Task brief: With pictures left out, output exactly the lines of the listing below from the line that has "ДОСТАВКА И ОПЛАТА (606, 98)" to the line that has "プログラミング (102, 697)", both lines kept.

______

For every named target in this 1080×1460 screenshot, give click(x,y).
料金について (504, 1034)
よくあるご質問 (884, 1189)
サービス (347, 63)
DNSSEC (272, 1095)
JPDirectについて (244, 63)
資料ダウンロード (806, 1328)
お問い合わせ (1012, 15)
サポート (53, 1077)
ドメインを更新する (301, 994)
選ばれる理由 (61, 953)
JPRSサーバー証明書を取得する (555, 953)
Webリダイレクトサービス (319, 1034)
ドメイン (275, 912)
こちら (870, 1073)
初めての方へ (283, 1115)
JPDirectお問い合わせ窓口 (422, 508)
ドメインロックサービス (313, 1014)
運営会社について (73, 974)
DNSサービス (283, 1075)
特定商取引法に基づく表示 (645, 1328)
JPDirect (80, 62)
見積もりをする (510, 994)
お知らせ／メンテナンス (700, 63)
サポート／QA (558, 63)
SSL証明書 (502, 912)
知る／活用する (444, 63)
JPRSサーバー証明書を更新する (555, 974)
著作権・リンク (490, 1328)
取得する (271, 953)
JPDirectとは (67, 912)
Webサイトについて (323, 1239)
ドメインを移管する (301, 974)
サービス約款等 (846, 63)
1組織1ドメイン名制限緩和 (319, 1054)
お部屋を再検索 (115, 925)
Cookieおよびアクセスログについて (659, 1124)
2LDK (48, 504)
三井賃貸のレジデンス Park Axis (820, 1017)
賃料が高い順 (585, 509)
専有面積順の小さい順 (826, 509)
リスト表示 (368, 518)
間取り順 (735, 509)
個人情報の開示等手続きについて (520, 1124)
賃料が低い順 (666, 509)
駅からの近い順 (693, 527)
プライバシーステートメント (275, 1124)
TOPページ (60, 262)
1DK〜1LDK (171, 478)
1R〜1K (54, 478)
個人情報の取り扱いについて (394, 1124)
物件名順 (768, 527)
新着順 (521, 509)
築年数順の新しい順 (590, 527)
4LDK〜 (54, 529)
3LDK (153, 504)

______

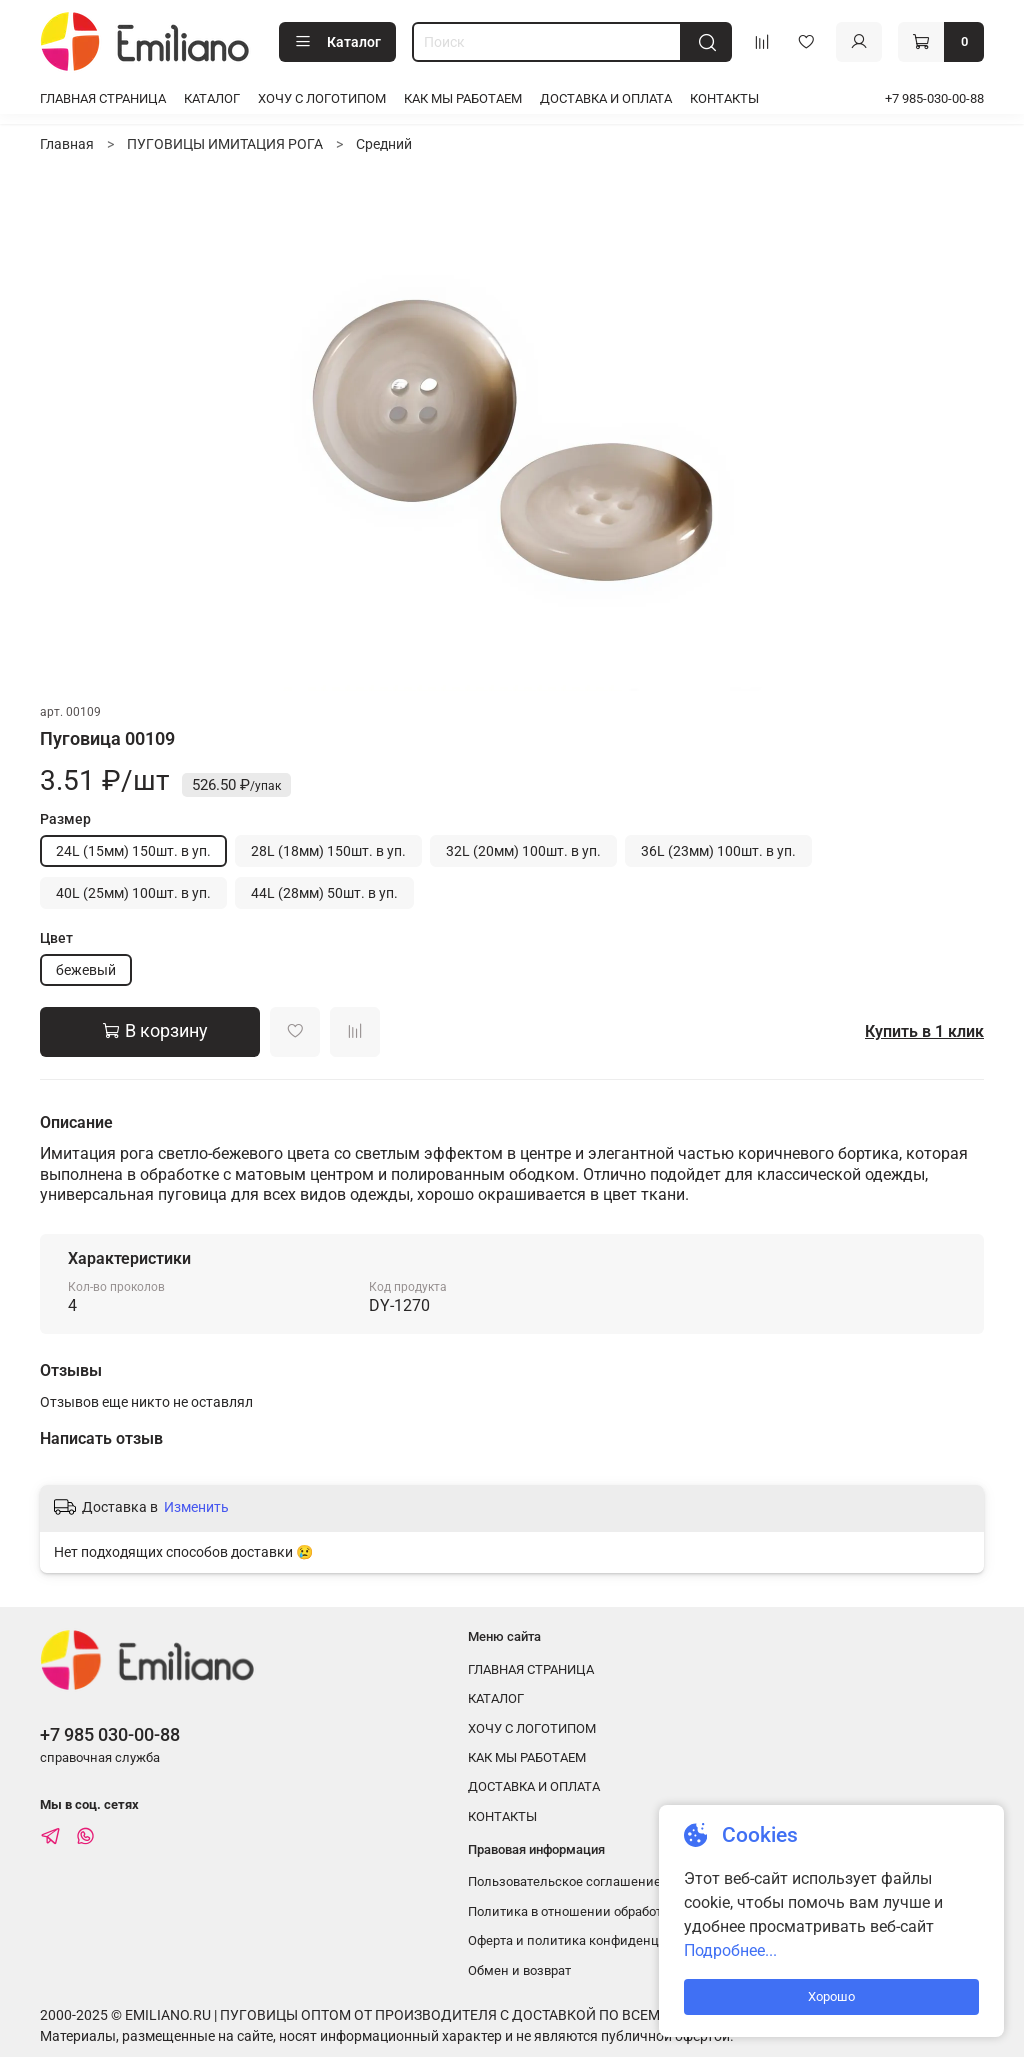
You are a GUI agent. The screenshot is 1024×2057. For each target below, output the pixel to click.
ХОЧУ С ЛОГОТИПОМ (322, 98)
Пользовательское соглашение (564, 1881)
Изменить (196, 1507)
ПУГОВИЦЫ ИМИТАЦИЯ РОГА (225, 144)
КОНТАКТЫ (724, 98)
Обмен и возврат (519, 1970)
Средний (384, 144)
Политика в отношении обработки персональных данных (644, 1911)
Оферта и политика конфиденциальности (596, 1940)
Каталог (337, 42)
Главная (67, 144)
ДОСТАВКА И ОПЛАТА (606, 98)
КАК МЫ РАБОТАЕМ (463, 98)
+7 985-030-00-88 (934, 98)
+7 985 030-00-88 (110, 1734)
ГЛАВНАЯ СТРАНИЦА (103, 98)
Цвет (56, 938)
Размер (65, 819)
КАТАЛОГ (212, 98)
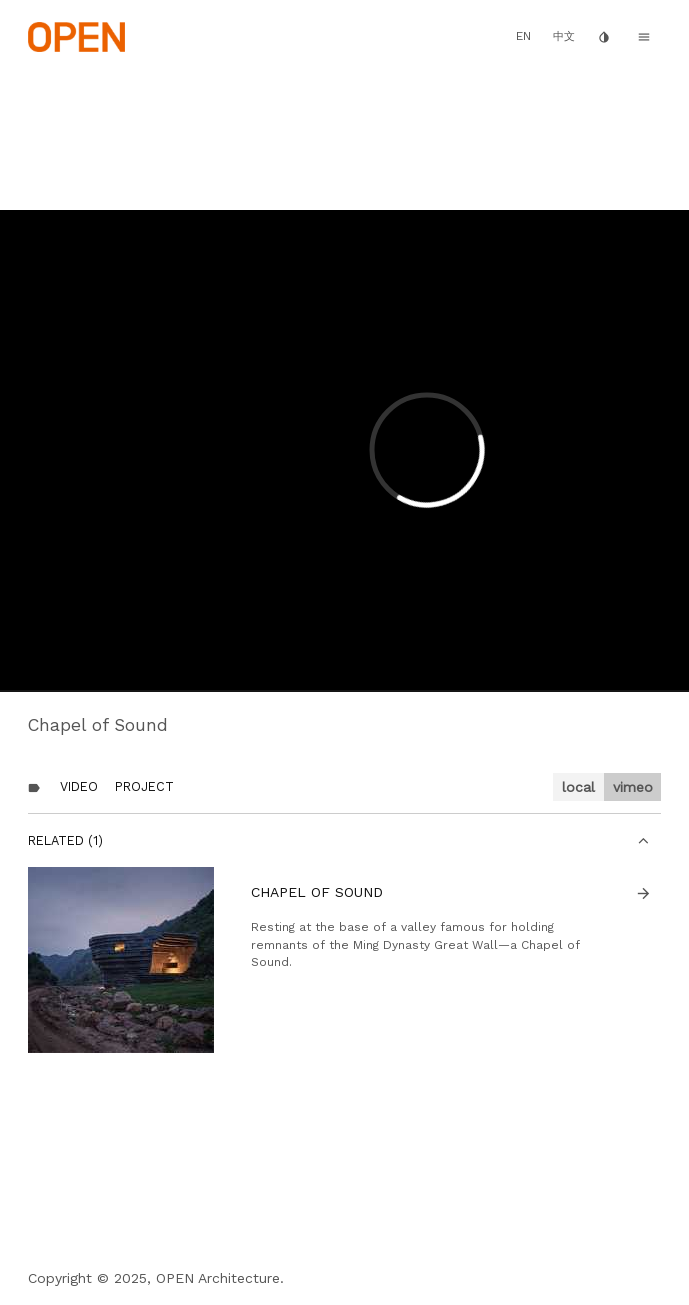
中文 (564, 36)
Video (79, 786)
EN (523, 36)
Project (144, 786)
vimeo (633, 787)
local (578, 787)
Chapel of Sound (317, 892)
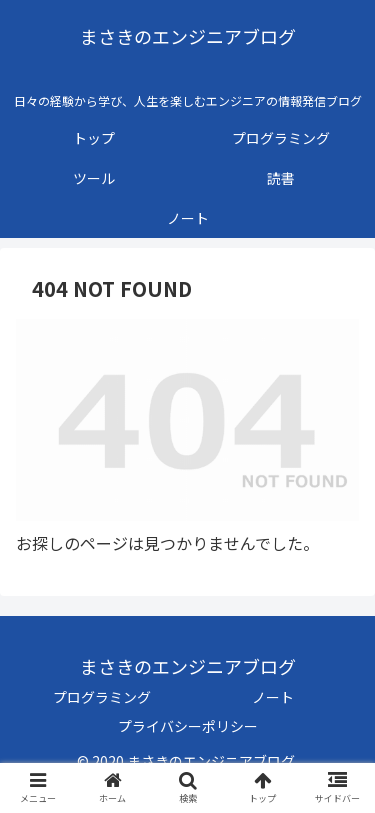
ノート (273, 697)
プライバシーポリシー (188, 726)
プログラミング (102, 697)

______

Exercise output:
ДОСТАВКА И ОПЛАТА (606, 98)
КАК МЫ РАБОТАЕМ (463, 98)
+7 985-030-00-88 (934, 98)
+7 985 030-00-88 (110, 1734)
ГЛАВНАЯ СТРАНИЦА (103, 98)
Цвет (56, 938)
Размер (65, 819)
КАТАЛОГ (212, 98)
中文 (564, 36)
Video (79, 786)
EN (523, 36)
Project (144, 786)
vimeo (633, 787)
local (578, 787)
Chapel of Sound (317, 892)
ノート (273, 697)
プライバシーポリシー (188, 726)
プログラミング (102, 697)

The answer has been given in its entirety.